Operational sourcing teams handle incoming customers' order requests by processing and categorising them, ensuring customer demands are met with exactly the right products from the best vendors. Then, the strategic sourcing team leverages this categorised data, consolidating procurement volumes across multiple customers and locations to negotiate better pricing, select optimal vendors, and reassess previous vendor choices.

The Challenge: Inefficiencies in Manual Data Processing

The operational sourcing process was extremely time-consuming due to the hurdles they faced, often reducing the ability of strategic sourcing teams to negotiate and optimise vendor contracts effectively:

  • Inconsistent data formats: Customers submit Excel files in varying, often unstructured formats, requiring manual restructuring into GIS’s predefined template.

  • Time-intensive categorisation: Manual classification into GIS’s internal taxonomy for vendor matching slows down processing significantly.

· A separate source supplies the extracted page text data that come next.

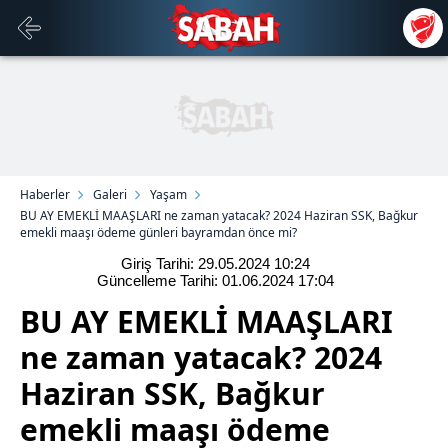
Haberler
Galeri
Yaşam
BU AY EMEKLİ MAAŞLARI ne zaman yatacak? 2024 Haziran SSK, Bağkur
emekli maaşı ödeme günleri bayramdan önce mi?
Giriş Tarihi: 29.05.2024
10:24
Güncelleme Tarihi: 01.06.2024
17:04
BU AY EMEKLİ MAAŞLARI
ne zaman yatacak? 2024
Haziran SSK, Bağkur
emekli maaşı ödeme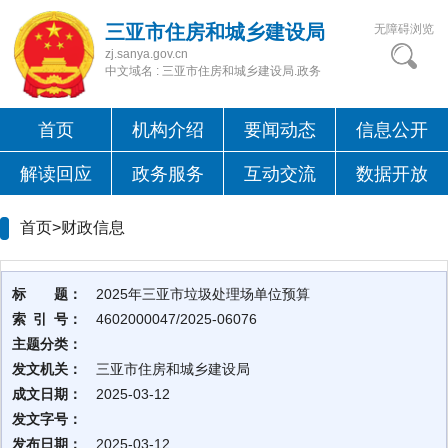
三亚市住房和城乡建设局
无障碍浏览
zj.sanya.gov.cn
中文域名 : 三亚市住房和城乡建设局.政务
首页
机构介绍
要闻动态
信息公开
解读回应
政务服务
互动交流
数据开放
首页>
财政信息
标 题：
2025年三亚市垃圾处理场单位预算
索 引 号：
4602000047/2025-06076
主题分类：
发文机关：
三亚市住房和城乡建设局
成文日期：
2025-03-12
发文字号：
发布日期：
2025-03-12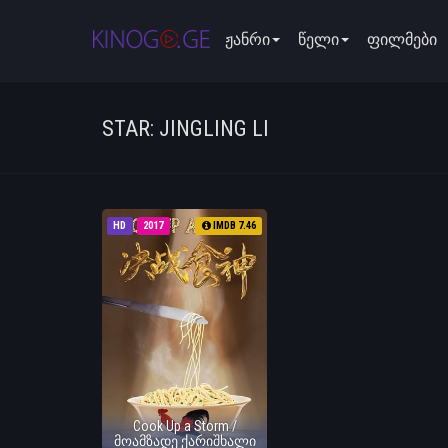
ჟანრი
წელი
ფილმები
STAR: JINGLING LI
HD
2017
IMDB 7.46
Cook Up a Storm /
მოამზადე ქარიშხალი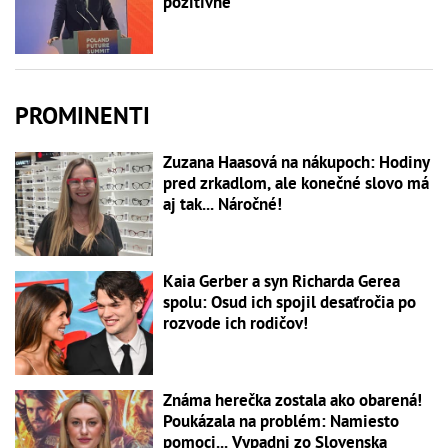
pozitívne
PROMINENTI
Zuzana Haasová na nákupoch: Hodiny
pred zrkadlom, ale konečné slovo má
aj tak... Náročné!
Kaia Gerber a syn Richarda Gerea
spolu: Osud ich spojil desaťročia po
rozvode ich rodičov!
Známa herečka zostala ako obarená!
Poukázala na problém: Namiesto
pomoci... Vypadni zo Slovenska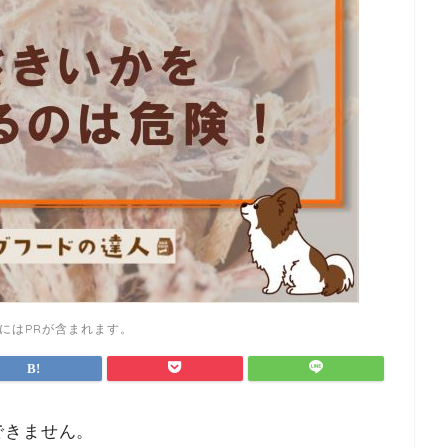
にはPRが含まれます。
できません。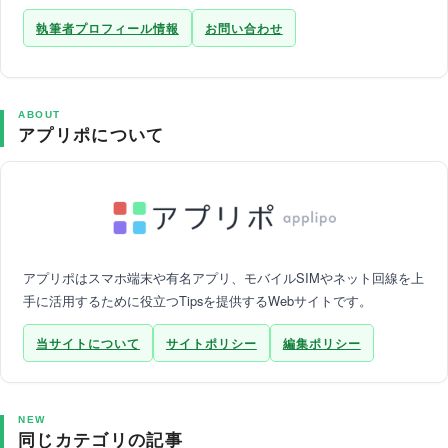
執筆者プロフィール情報
お問い合わせ
ABOUT
アプリポについて
アプリポはスマホ端末や有名アプリ、モバイルSIMやネット回線を上
手に活用するために役立つTipsを提供するWebサイトです。
当サイトについて
サイトポリシー
編集ポリシー
NEW
同じカテゴリの記事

  • Information extraction issues: Employees spent considerable time extracting and cross-referencing important pieces of information from lengthy item descriptions, such as the brand, OEM number, or country. Moreover, sometimes crucial information is missing, requiring employees to conduct internet searches to complete the missing data.

  • Vendor selection complexity: Matching items to appropriate vendors involved extensive manual work, as there was no readily available structured way of matching items with the right supplier.

By integrating operational and strategic sourcing through systematically curated, structured data, GIS creates a self-reinforcing flywheel that enhances both operational responsiveness and strategic decision-making.

Solution: AI-Driven Item Sourcing System

To address these challenges, GIS partnered with Faktion to develop a robust, AI-powered system that combines classical machine learning (supervised ML) techniques with generative AI (LLM based). This hybrid solution automates the most labour-intensive parts of the sourcing process. The system consists of the following components:

  1. Automating Data Extraction

Before classification begins, automated data extraction plays a crucial role in streamlining the process.

  • If customer-provided data already contains key metadata—such as brand, OEM number, classes, subclasses, or vendor item numbers—the LLM system extracts it directly.

  • This means that no model prediction is needed if the data is already available, reducing processing time and increasing accuracy.

  • However, since customer data quality varies, not all required metadata is always present. When data is incomplete, downstream models (AutoCat ML and AutoCat LLM) step in to predict and enrich missing information.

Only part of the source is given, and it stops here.